Ma insomma, questa benedetta mafia? «Sono alla ricerca di una risposta. Certo non può essere solo una storia di morti e lupare: per il codice è un’organizzazione a delinquere, poi però c’è la mafiosità, e dentro c’è di tutto, un magma indefinito». Perché sono morti Falcone e Borsellino? Angelo si ferma a pensare, poi: «Ero piccolo, ha vissuto quei momenti di riflesso. Se ci penso ora dico che quei giudici forse sono stati l’agnello sacrificale immolati sull’altare della Ragion di Stato». Ci andate a votare? «No e non parliamo neppure di religione perchè mezza parola potrebbe essere strumentalizzata e fraintesa». Provenzano è stato indicato anche come l’uomo che ha trattato con lo Stato, che ha consegnato Riina.

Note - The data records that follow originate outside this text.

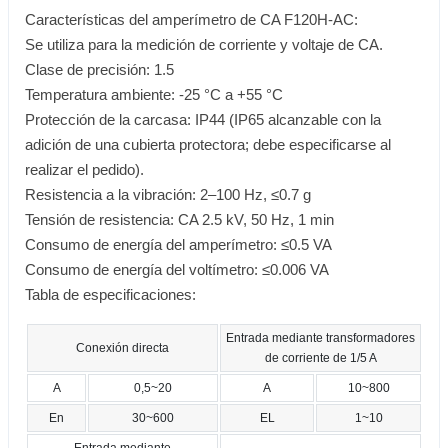
Características del amperímetro de CA F120H-AC:
Se utiliza para la medición de corriente y voltaje de CA.
Clase de precisión: 1.5
Temperatura ambiente: -25 °C a +55 °C
Protección de la carcasa: IP44 (IP65 alcanzable con la
adición de una cubierta protectora; debe especificarse al
realizar el pedido).
Resistencia a la vibración: 2–100 Hz, ≤0.7 g
Tensión de resistencia: CA 2.5 kV, 50 Hz, 1 min
Consumo de energía del amperímetro: ≤0.5 VA
Consumo de energía del voltímetro: ≤0.006 VA
Tabla de especificaciones:
Entrada mediante transformadores
Conexión directa
de corriente de 1/5 A
A
0,5~20
A
10~800
En
30~600
EL
1~10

Sorride, Angelo: «Mio padre è in carcere e al 41 bis, non mi sembra un posto dove stanno i mediatori».
I figli di Riina

Ricorda qualche momento di felicità? «La felicità è un’utopia, quell’intervallo di tempo in cui non si è infelici». Starà sempre a Corleone? «Se si verificheranno certe aspettative, potrei anche andarmene». Spera nella liberazione di suo padre? «E chi lo sa?». Opinione diffusa è che i figli di Provenzano siano altra cosa rispetto, per esempio, ai figli di Riina. «Non amo fare paragoni, sono giochi che lascio a voi giornalisti. Dico solo che col figlio piccolo di Riina andavamo a scuola insieme, a Corleone». E i pentiti? «Come Angelo Provenzano a questa domanda non rispondo perché sarei frainteso. Come cittadino dico che sono la sconfitta dello Stato».